Exercise material:
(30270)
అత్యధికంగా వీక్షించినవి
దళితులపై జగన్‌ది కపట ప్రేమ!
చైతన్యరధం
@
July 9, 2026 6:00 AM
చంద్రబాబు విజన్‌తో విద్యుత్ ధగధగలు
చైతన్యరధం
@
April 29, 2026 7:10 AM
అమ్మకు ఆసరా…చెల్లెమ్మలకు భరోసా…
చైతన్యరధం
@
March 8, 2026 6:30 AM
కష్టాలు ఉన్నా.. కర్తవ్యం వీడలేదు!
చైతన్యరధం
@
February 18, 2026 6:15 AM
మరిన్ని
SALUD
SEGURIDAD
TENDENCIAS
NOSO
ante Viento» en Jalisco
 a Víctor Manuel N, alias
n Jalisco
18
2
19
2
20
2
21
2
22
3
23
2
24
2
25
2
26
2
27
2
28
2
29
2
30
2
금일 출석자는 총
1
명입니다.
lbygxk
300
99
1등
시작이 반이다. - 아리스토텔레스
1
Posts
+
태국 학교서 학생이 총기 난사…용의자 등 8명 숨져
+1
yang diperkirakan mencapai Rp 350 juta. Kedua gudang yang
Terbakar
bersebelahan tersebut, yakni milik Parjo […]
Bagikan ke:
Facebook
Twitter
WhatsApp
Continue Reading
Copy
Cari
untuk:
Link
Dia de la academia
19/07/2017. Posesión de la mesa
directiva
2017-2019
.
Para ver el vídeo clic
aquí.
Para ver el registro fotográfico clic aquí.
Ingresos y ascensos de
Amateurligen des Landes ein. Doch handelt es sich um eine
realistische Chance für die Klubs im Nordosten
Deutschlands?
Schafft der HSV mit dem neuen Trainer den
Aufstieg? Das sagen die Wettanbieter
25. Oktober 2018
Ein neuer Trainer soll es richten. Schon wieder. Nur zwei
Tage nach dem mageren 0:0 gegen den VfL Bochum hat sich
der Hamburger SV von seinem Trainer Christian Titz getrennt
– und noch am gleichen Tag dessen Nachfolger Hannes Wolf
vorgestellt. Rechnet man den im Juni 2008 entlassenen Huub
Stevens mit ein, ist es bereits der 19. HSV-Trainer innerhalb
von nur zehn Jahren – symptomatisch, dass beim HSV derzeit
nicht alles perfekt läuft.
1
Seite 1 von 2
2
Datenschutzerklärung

Problem: The lines above from the one containing "చంద్రబాబు విజన్‌తో విద్యుత్ ధగధగలు" through the one containing "Deutschlands?" are to be set down exactly, and no others.

Response box:
చంద్రబాబు విజన్‌తో విద్యుత్ ధగధగలు
చైతన్యరధం
@
April 29, 2026 7:10 AM
అమ్మకు ఆసరా…చెల్లెమ్మలకు భరోసా…
చైతన్యరధం
@
March 8, 2026 6:30 AM
కష్టాలు ఉన్నా.. కర్తవ్యం వీడలేదు!
చైతన్యరధం
@
February 18, 2026 6:15 AM
మరిన్ని
SALUD
SEGURIDAD
TENDENCIAS
NOSO
ante Viento» en Jalisco
 a Víctor Manuel N, alias
n Jalisco
18
2
19
2
20
2
21
2
22
3
23
2
24
2
25
2
26
2
27
2
28
2
29
2
30
2
금일 출석자는 총
1
명입니다.
lbygxk
300
99
1등
시작이 반이다. - 아리스토텔레스
1
Posts
+
태국 학교서 학생이 총기 난사…용의자 등 8명 숨져
+1
yang diperkirakan mencapai Rp 350 juta. Kedua gudang yang
Terbakar
bersebelahan tersebut, yakni milik Parjo […]
Bagikan ke:
Facebook
Twitter
WhatsApp
Continue Reading
Copy
Cari
untuk:
Link
Dia de la academia
19/07/2017. Posesión de la mesa
directiva
2017-2019
.
Para ver el vídeo clic
aquí.
Para ver el registro fotográfico clic aquí.
Ingresos y ascensos de
Amateurligen des Landes ein. Doch handelt es sich um eine
realistische Chance für die Klubs im Nordosten
Deutschlands?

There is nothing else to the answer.